__About this exercise__.
This exercise requires an exact output of the listing, images omitted.

__Extracted information__.
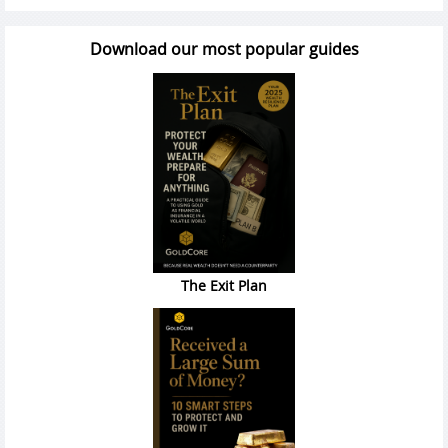
Download our most popular guides
The Exit Plan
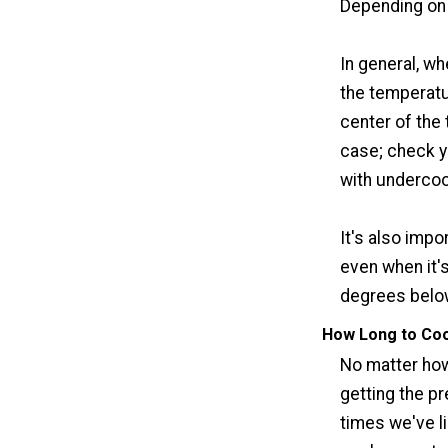
Depending on 
In general, w
the temperatur
center of the 
case; check y
with underco
It's also impo
even when it's
degrees below
How Long to Coo
No matter how 
getting the pr
times we've l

__The answer__.
Download our most popular guides
The Exit Plan
Depending on 
In general, w
the temperatur
center of the 
case; check y
with underco
It's also impo
even when it's
degrees below
How Long to Coo
No matter how 
getting the pr
times we've l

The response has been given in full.